Vietnam arrests rare earth industry officials, casting shadow over plans to rival China

By Khanh Vu and Francesco Guarascio

HANOI (Reuters) -Police in Vietnam have arrested six people accused of violating mining regulations, including the chairman of a company at the forefront of a drive to create a rare earth industry that could challenge China’s dominance of the sector.

Vietnam’s government is planning to auction new mining concessions for rare earths later this year, and officials from at least one company, Vietnam Rare Earth JSC (VTRE), that had been due to bid were among those arrested.

VTRE’s chairman, Luu Anh Tuan, was accused of forging value added tax receipts in trading rare earths with Thai Duong Group, which operates a mine in the northern Vietnamese province of Yen Bai, the Ministry of Public Security said on Friday.

Calls to Tuan went unanswered on Friday.

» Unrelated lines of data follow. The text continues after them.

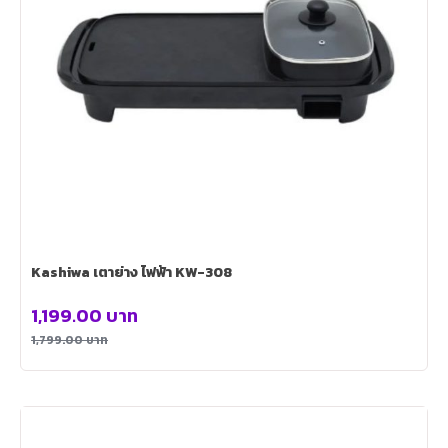
Kashiwa เตาย่าง ไฟฟ้า KW-308
1,199.00
บาท
1,799.00
บาท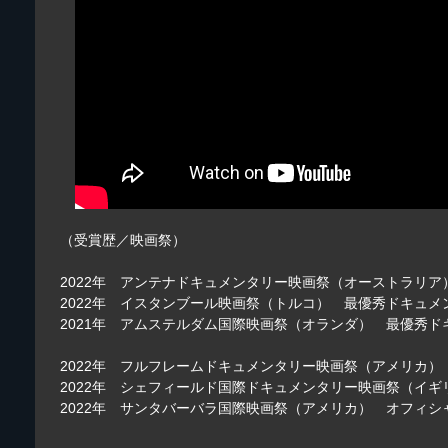
（受賞歴／映画祭）
2022年 アンテナドキュメンタリー映画祭（オーストラリ
2022年 イスタンブール映画祭（トルコ） 最優秀ドキュメ
2021年 アムステルダム国際映画祭（オランダ） 最優秀
2022年 フルフレームドキュメンタリー映画祭（アメリカ
2022年 シェフィールド国際ドキュメンタリー映画祭（イ
2022年 サンタバーバラ国際映画祭（アメリカ） オフィシ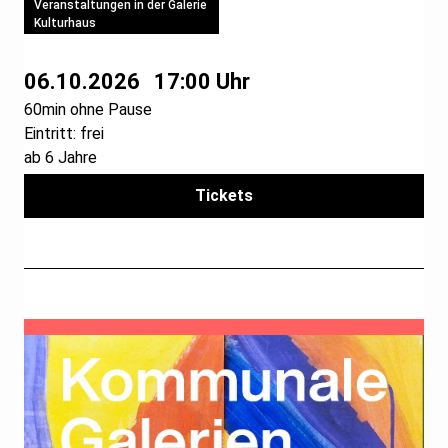
Veranstaltungen in der Galerie
Kulturhaus
06.10.2026
17:00 Uhr
60min ohne Pause
Eintritt: frei
ab 6 Jahre
Tickets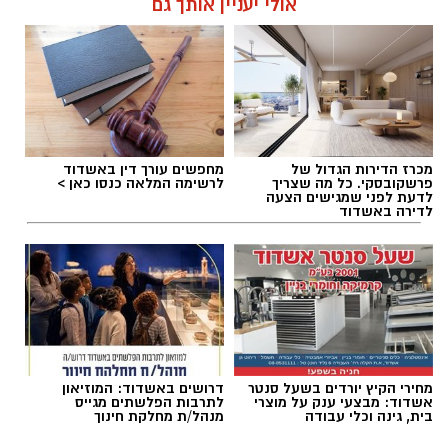
מנהל האתר / 08:56 07.08.26
אולי יעניין אותך גם
תגים:
מד"א אשדוד
מכרז הדירות הגדול של
מחפשים עורך דין באשדוד
קורס NLP פרקטישינר: כלים ליישום מעשי
פרשקובסקי. כל מה שצריך
לרשימה המלאה כנסו כאן >
לדעת לפני שמגישים הצעה
יום לאחר מכן, ב־7 באוקטובר 2026, ייצא לדרך
לדירה באשדוד
קורס NLP פרקטישינר, שיתקיים בשעות הערב.
הקורס מתמקד בהקניית כלים יישומיים בתחום
ה־NLP ובהכרת שיטות עבודה מעשיות.
בינה מלאכותית: להכיר את הכלים של המחר
הטכנולוגיה תופסת מקום מרכזי גם בתוכנית
מחירי הקיץ יורדים בשעל סנטר
דרושים באשדוד: המוזיאון
אשדוד: מבצעי ענק על מוצרי
לתרבות הפלשתים מגייס
ההדרכה, עם קורס בינה מלאכותית, שייפתח ב־22
בית, גינה וכלי עבודה
מנהל/ת מחלקת חינוך
באוקטובר 2026 ויתקיים בשעות הבוקר. הקורס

VTRE’s office in Hanoi has been shut for days, one person at the building said.

VTRE has partnered with Australian mining companies Australian Strategic Materials (ASM) and Blackstone Minerals LTD, which were not named in the Vietnamese authorities’ investigation.

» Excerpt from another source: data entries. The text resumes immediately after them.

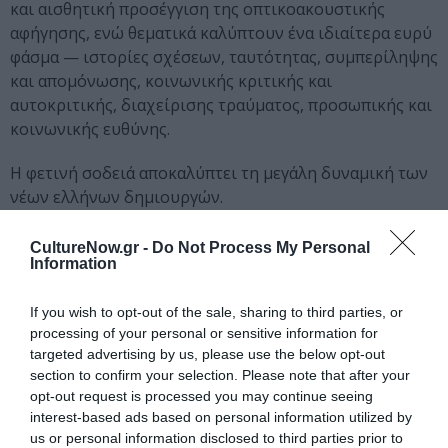
και αισθητική προσέγγιση της οπτικοακουστικής
αφήγησης, ενώ θεματικά καλύπτουν ένα ιδιαίτερα ευρύ
φάσμα — ιστορίες σχέσεων, ταυτότητας, συμπερίληψης
και απομόνωσης, κοινωνικής κριτικής και
αυτοκριτικής, διαχείρισης τραύματος, προσωπικής και
κοινωνικής ευθύνης.
Η φετινή σοδειά αποκαλύπτει τη μεγάλη δυναμική των
νέων ελλήνων δημιουργών.
Το βραβείο «Φρίντα Λιάππα» – Καλύτερης Ελληνικής
CultureNow.gr -
Do Not Process My Personal
Σπουδαστικής Ταινίας απέσπασε η ταινία
Παρέλαση
σε
Information
σκηνοθεσία
Μιχάλη Γαλανόπουλου
, μια ταινία
ενηλικίωσης στην Αθήνα, με άξονα το ρατσισμό και τη
If you wish to opt-out of the sale, sharing to third parties, or
processing of your personal or sensitive information for
σύγχρονη νεανική κουλτούρα.
targeted advertising by us, please use the below opt-out
section to confirm your selection. Please note that after your
Το βραβείο ανδρικής ερμηνείας κέρδισε ο
opt-out request is processed you may continue seeing
Φαμπρίτσιο Μούτσο
για την ταινία
Θερμοκήπιο
σε
interest-based ads based on personal information utilized by
σκηνοθεσία του
Γιώργου Γεωργακόπουλου
, ενώ το
us or personal information disclosed to third parties prior to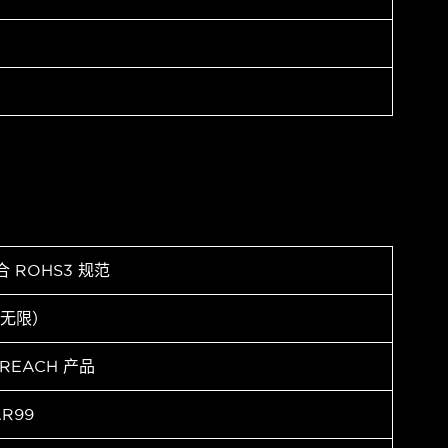
合 ROHS3 规范
（无限）
 REACH 产品
AR99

Blackstone said in September that it had agreed to partner with VTRE to win concessions at the country’s biggest mine, Dong Pao in Lai Chau province. A Blackstone executive had told Reuters its investment in the project would amount to about $100 million should it win the concession.

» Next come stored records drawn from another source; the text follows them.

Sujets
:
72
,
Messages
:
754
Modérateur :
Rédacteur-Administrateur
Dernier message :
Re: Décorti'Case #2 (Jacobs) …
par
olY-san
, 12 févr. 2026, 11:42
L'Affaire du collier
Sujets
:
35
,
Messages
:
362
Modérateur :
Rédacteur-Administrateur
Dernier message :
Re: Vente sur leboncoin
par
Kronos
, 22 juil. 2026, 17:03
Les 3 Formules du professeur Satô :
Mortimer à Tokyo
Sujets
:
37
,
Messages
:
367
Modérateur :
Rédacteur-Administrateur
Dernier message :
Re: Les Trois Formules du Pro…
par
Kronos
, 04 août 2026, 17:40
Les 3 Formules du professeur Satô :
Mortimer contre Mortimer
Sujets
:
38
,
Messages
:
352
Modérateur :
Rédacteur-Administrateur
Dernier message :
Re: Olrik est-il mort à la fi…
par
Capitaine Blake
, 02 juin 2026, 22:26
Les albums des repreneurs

ASM signed a binding agreement in April with VTRE for the purchase of 100 tons of processed rare earths this year, and committed to negotiating a longer-term supply deal.

Neither Blackstone or ASM responded to a request for comment on whether their agreements with VTRE would be affected by the arrest of its chairman.

Blackstone shares fell more than 8% on Friday, while ASM shares value remained stable. The reason for the fall in Blackstone shares was unclear.

Vietnam has the second-largest deposits of the critical minerals – used in making electric cars and wind turbines – after China, according to United States Geological Survey estimates.

Last month, Reuters reported details of the Southeast Asian nation’s ambitious plans to boost its rare earth industry, raising annual output to 60,000 tons of rare earths oxides by the end of this decade from 4,300 tons in 2022.


The chairman of Thai Duong Group, Doan Van Huan, was also arrested, accused of making 632 billion dong ($25.80 million) from illegal sales of ore extracted from the mine his company operated in Yen Bai province.

Police temporarily seized 13,715 tons of rare earths ores in a raid on Thai Duong’s premises, the ministry statement said.

Calls to Thai Duong Group went unanswered on Friday.

The government statement did not clarify what made the sales illegal, but a person with direct knowledge of the matter said that the Yen Bai mine raw ores had been exported to China, as the domestic refining costs for those ores were unprofitable.

Under Vietnamese rules, export of raw ores is largely restricted, as the country wants to boost its refining capacity.

The authorities have also intensified a clampdown on illegal rare earth mining from neglected or abandoned pits in recent months.